_Work to complete:_
Please copy, with no word changed, only the run of lines that opens with the line containing "ديسمبر 2024" and closes with the last line below.

_Data for processing:_
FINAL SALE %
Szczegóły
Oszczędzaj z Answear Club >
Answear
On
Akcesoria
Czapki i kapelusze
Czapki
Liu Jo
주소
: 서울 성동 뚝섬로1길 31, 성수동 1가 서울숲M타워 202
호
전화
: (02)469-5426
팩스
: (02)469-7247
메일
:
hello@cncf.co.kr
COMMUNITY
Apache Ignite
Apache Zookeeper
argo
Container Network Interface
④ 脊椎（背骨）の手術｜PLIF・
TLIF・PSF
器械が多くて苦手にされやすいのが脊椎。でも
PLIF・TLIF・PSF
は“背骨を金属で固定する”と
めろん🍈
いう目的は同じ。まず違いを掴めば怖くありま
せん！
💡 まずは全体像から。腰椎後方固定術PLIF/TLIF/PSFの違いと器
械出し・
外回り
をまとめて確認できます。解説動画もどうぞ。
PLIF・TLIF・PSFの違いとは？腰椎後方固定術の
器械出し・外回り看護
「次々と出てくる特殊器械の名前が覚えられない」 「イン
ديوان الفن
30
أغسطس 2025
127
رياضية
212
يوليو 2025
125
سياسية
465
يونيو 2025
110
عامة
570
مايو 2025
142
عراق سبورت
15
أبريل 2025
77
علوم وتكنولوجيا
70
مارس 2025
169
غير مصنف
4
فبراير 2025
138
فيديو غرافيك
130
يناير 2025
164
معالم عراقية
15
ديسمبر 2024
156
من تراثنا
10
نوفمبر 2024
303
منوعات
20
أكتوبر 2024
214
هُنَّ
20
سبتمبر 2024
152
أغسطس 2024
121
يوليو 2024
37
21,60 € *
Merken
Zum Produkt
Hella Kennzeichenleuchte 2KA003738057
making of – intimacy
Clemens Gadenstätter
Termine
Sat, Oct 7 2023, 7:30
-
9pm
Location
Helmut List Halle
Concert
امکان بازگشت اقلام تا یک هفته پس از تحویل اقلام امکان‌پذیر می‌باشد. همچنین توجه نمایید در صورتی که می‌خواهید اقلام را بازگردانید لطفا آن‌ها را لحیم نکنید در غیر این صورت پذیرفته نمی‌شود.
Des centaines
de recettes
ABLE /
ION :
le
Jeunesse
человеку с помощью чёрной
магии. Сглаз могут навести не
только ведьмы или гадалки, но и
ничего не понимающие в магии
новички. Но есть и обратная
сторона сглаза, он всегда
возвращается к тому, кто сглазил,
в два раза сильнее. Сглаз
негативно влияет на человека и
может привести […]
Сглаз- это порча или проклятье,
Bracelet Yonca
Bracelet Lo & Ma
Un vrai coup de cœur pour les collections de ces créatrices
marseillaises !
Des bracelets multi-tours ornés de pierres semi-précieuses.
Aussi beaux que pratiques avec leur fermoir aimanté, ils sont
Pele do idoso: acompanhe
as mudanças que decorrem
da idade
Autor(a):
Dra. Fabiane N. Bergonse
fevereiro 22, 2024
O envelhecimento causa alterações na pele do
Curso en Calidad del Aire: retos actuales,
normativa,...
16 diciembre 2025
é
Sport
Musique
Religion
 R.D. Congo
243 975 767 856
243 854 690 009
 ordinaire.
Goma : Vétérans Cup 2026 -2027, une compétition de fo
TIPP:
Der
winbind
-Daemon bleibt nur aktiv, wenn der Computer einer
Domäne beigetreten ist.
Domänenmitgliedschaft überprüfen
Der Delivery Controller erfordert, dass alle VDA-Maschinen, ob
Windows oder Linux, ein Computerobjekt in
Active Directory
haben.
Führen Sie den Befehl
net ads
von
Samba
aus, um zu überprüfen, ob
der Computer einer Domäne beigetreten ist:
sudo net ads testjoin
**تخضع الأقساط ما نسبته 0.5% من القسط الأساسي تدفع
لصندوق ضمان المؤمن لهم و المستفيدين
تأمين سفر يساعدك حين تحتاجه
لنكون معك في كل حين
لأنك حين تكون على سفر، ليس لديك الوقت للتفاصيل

_Response area:_
ديسمبر 2024
156
من تراثنا
10
نوفمبر 2024
303
منوعات
20
أكتوبر 2024
214
هُنَّ
20
سبتمبر 2024
152
أغسطس 2024
121
يوليو 2024
37
21,60 € *
Merken
Zum Produkt
Hella Kennzeichenleuchte 2KA003738057
making of – intimacy
Clemens Gadenstätter
Termine
Sat, Oct 7 2023, 7:30
-
9pm
Location
Helmut List Halle
Concert
امکان بازگشت اقلام تا یک هفته پس از تحویل اقلام امکان‌پذیر می‌باشد. همچنین توجه نمایید در صورتی که می‌خواهید اقلام را بازگردانید لطفا آن‌ها را لحیم نکنید در غیر این صورت پذیرفته نمی‌شود.
Des centaines
de recettes
ABLE /
ION :
le
Jeunesse
человеку с помощью чёрной
магии. Сглаз могут навести не
только ведьмы или гадалки, но и
ничего не понимающие в магии
новички. Но есть и обратная
сторона сглаза, он всегда
возвращается к тому, кто сглазил,
в два раза сильнее. Сглаз
негативно влияет на человека и
может привести […]
Сглаз- это порча или проклятье,
Bracelet Yonca
Bracelet Lo & Ma
Un vrai coup de cœur pour les collections de ces créatrices
marseillaises !
Des bracelets multi-tours ornés de pierres semi-précieuses.
Aussi beaux que pratiques avec leur fermoir aimanté, ils sont
Pele do idoso: acompanhe
as mudanças que decorrem
da idade
Autor(a):
Dra. Fabiane N. Bergonse
fevereiro 22, 2024
O envelhecimento causa alterações na pele do
Curso en Calidad del Aire: retos actuales,
normativa,...
16 diciembre 2025
é
Sport
Musique
Religion
 R.D. Congo
243 975 767 856
243 854 690 009
 ordinaire.
Goma : Vétérans Cup 2026 -2027, une compétition de fo
TIPP:
Der
winbind
-Daemon bleibt nur aktiv, wenn der Computer einer
Domäne beigetreten ist.
Domänenmitgliedschaft überprüfen
Der Delivery Controller erfordert, dass alle VDA-Maschinen, ob
Windows oder Linux, ein Computerobjekt in
Active Directory
haben.
Führen Sie den Befehl
net ads
von
Samba
aus, um zu überprüfen, ob
der Computer einer Domäne beigetreten ist:
sudo net ads testjoin
**تخضع الأقساط ما نسبته 0.5% من القسط الأساسي تدفع
لصندوق ضمان المؤمن لهم و المستفيدين
تأمين سفر يساعدك حين تحتاجه
لنكون معك في كل حين
لأنك حين تكون على سفر، ليس لديك الوقت للتفاصيل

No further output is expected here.